> [Exercise prompt]:
Across the entries, how many lines have the string "портфеля" in them? Reply with only a number.

> [Data excerpts]:
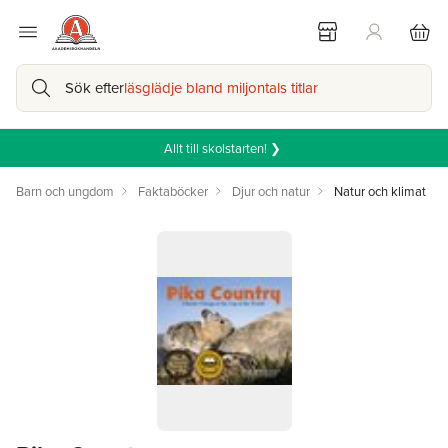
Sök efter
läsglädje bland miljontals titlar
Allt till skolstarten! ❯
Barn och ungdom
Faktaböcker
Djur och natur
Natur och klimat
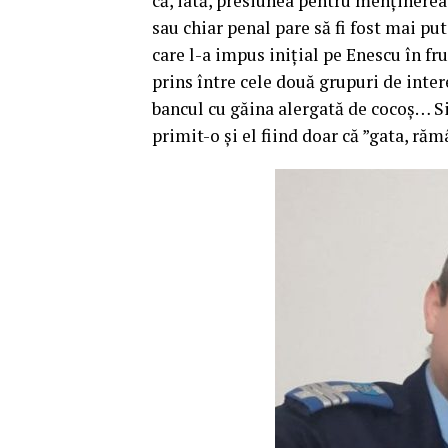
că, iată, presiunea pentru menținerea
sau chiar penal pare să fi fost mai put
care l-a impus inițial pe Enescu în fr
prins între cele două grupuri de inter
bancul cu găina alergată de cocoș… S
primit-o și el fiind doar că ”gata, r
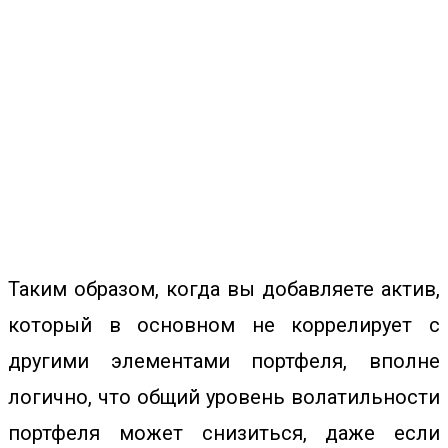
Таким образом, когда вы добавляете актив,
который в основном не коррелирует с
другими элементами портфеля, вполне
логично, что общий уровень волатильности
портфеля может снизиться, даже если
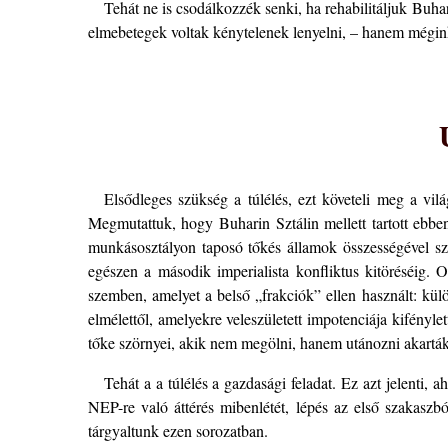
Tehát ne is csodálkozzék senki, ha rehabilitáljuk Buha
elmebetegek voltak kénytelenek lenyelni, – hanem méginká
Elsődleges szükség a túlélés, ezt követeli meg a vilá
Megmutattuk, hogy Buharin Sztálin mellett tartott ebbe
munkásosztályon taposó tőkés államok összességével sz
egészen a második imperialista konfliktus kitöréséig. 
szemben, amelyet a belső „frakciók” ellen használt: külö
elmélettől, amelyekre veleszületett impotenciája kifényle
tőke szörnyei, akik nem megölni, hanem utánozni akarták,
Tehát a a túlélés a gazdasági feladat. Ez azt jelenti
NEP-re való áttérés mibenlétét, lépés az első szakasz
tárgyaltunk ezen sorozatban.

---

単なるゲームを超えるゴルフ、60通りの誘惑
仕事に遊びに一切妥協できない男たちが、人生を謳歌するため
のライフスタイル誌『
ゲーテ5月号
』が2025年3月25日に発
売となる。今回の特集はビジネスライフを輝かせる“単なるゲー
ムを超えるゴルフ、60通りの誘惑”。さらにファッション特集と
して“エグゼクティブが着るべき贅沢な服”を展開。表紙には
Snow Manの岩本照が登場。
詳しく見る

--

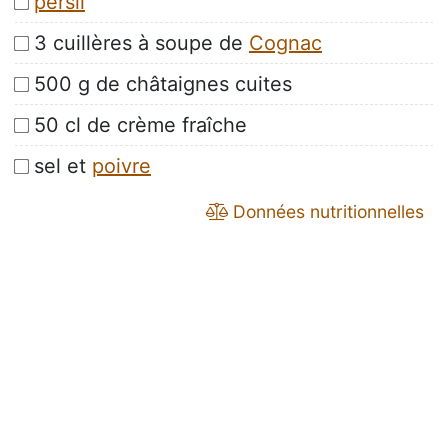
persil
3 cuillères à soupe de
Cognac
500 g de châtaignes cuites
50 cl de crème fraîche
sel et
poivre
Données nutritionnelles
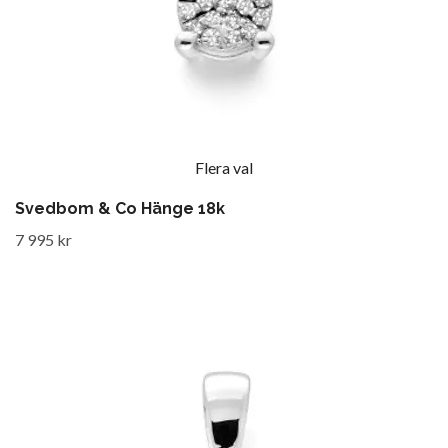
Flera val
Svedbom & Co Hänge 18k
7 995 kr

> [Problem solution]:
2